Sono quelle della semplicità. Don Primo Mazzolari disse: ”Le grandi parole riescono forse ad esaltarci, ma sono le parole che hanno il sapore delle labbra paterne che ci tengono veramente su il cuore. Siamo stanchi di tutto, in diffidenza verso tutti. Abbiamo anche il cuore chiuso: ma se uno ci parla come si parla ai fanciulli, tutto si spalanca”. È la semplicità a cui allude l’autore del Piccolo Principe, quando afferma che tutti gli uomini sono stati bambini, ma sono pochi quelli che lo ricordano.

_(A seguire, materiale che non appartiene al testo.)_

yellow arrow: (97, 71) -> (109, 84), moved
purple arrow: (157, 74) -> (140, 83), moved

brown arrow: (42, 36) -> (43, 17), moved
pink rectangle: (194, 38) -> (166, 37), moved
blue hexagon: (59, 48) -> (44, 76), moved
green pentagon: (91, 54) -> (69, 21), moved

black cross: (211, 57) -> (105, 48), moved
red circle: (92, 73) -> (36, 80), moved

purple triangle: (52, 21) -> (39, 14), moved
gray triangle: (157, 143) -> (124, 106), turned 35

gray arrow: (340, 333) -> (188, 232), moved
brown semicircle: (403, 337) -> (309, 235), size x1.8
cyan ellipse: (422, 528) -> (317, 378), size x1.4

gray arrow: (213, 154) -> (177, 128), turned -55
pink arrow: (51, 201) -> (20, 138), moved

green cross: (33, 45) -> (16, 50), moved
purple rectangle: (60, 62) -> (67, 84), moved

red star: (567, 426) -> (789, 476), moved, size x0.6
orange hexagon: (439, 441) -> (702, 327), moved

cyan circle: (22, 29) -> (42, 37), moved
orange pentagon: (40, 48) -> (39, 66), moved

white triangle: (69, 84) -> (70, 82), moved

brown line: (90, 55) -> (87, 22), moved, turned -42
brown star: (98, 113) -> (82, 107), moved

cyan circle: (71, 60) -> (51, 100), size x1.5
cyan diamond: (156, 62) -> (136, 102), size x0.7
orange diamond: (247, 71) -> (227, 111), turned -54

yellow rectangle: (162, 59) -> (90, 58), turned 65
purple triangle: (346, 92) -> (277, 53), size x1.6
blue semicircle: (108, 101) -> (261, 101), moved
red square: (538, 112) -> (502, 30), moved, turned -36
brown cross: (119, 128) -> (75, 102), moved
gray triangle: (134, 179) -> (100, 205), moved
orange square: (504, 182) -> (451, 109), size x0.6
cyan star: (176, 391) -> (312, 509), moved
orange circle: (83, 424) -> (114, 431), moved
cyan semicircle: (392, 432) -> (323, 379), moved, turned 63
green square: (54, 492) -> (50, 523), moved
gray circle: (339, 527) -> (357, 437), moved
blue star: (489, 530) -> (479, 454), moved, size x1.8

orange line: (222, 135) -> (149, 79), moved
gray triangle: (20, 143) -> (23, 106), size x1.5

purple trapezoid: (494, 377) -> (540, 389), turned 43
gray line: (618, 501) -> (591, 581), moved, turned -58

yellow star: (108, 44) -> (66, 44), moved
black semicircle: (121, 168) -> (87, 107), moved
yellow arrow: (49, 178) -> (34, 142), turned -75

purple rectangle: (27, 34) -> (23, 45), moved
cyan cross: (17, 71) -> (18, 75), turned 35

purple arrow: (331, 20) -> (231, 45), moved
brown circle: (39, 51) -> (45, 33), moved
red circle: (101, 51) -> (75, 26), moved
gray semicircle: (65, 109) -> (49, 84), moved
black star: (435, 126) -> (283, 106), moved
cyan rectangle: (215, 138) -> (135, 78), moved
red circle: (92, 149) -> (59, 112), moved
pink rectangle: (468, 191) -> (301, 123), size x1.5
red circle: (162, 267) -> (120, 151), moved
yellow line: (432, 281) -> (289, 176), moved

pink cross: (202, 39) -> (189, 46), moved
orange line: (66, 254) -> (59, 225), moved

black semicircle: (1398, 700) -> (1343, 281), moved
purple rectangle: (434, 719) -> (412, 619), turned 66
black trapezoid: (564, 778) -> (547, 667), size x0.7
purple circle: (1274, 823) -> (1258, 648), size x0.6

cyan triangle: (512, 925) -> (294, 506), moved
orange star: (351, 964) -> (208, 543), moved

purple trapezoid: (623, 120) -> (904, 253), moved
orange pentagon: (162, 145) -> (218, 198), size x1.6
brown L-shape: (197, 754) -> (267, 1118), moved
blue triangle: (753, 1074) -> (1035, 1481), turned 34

È la semplicità del Vangelo, capace di esprimere cose altissime con parole comuni, relative alla vita del tempo del Maestro di Nazaret. Una semplicità capace di seminare molta gioia e speranza. Una confidenza. Quando stavo per diventare prete, il curriculum della laurea in Teologia aveva eliminato la materia della sacra eloquenza. Io mi domandavo come avrei fatto a tenere prediche, sermoni, omelie, senza che nessuno me lo insegnasse. Un vecchio docente, saggio e devoto mi disse: ”Non preoccuparti: prima prega, poi pensa bene le parole giuste, quando sei sul pulpito dille, poi scendi senza tirare in lungo”. Un altro professore, più giovane e scanzonato: ”Le prediche devono essere come le minigonne: corte e aderenti alla vita”. Come mai nel rito romano subito dopo la predica c’è il Credo? Qualcuno malignamente ha detto il motivo: “Nonostante quello che ha detto il predicatore…diciamo: Credo”. Mi domando spesso se sono stato un buon operatore della Parola o un parlatore a vuoto che ha indotto i fedeli a dire: ”Nonostante le parole che ho ascoltato, credo”.